Search code examples
apache-zookeeperetcdpaxosconsensusraft

Is a replication log necessary to achieve linearizability in distributed store


The Raft algorithm used by etcd and ZAB algorithm by Zookeeper are both using replication log to update a state machine.

I was wondering if it's possible to design a similar system by simply using leader election and versioned values. And why those system decided to use a replication log.

I my example if we have the following setup

  • machine A (Leader), contain version 1
  • machine B (Follower), contain version 1
  • machine C (Follower), contain version 1

And the write would go like this:

  1. Machine A receive Write request and store pending write V2
  2. Machine A send prepare request to Machine B and Machine C
  3. Followers (Machine B and Machine C) send Acknowledge to leader (Machine A)
  4. After Leader (machine A) receive Acknowledge from quorum of machine, it know V2 is now commited and send success response to client
  5. Leader (machine a) send finalize request to Follower (machine A and Machine B) to inform them that V2 is commited and V1 could be discarded.

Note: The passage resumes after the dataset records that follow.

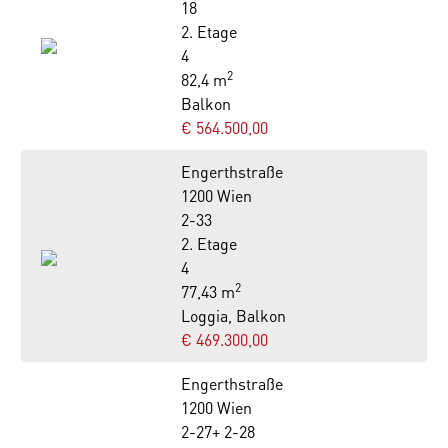
18
2. Etage
4
2
82,4 m
Balkon
€ 564.500,00
Engerthstraße
1200 Wien
2-33
2. Etage
4
2
77,43 m
Loggia, Balkon
€ 469.300,00
Engerthstraße
1200 Wien
2-27+ 2-28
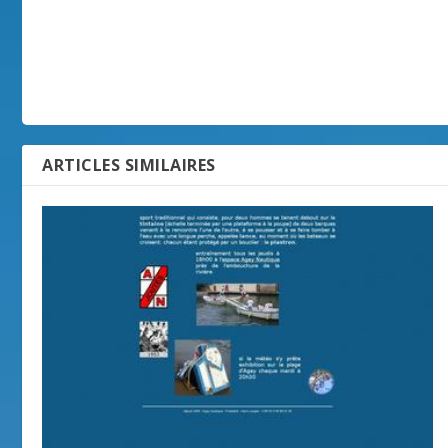
ARTICLES SIMILAIRES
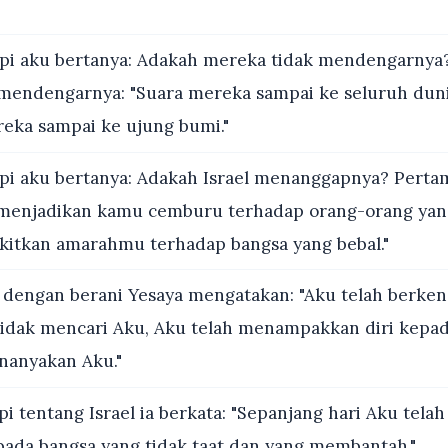
pi aku bertanya: Adakah mereka tidak mendengarny
mendengarnya: "Suara mereka sampai ke seluruh duni
eka sampai ke ujung bumi."
pi aku bertanya: Adakah Israel menanggapnya? Pert
u menjadikan kamu cemburu terhadap orang-orang ya
itkan amarahmu terhadap bangsa yang bebal."
dengan berani Yesaya mengatakan: "Aku telah berke
idak mencari Aku, Aku telah menampakkan diri kepa
nanyakan Aku."
i tentang Israel ia berkata: "Sepanjang hari Aku tel
ada bangsa yang tidak taat dan yang membantah."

For this system to work, On leader change after acquiring leader Lease the leader machine have to get the latest data version by reading from a quorum of node before accepting Request.


Solution

  • The raft algorithm in ETCD and ZAB algorithm in Zookeeper are both using replication log to update a state machine. I was wondering if it's possible to design a similar system by simply using leader election and versioned values.

    Yes, it's possible to achieve consensus/linearizability without log replication. Originally the consensus problem was solved in the Paxos Made Simple paper by Leslie Lamport (1998). He described two algorithms: Single Decree Paxos to to build a distributed linearizable write-once register and Multi-Paxos to make a distributed state machine on top of append only log (an ordered array of write-once registers).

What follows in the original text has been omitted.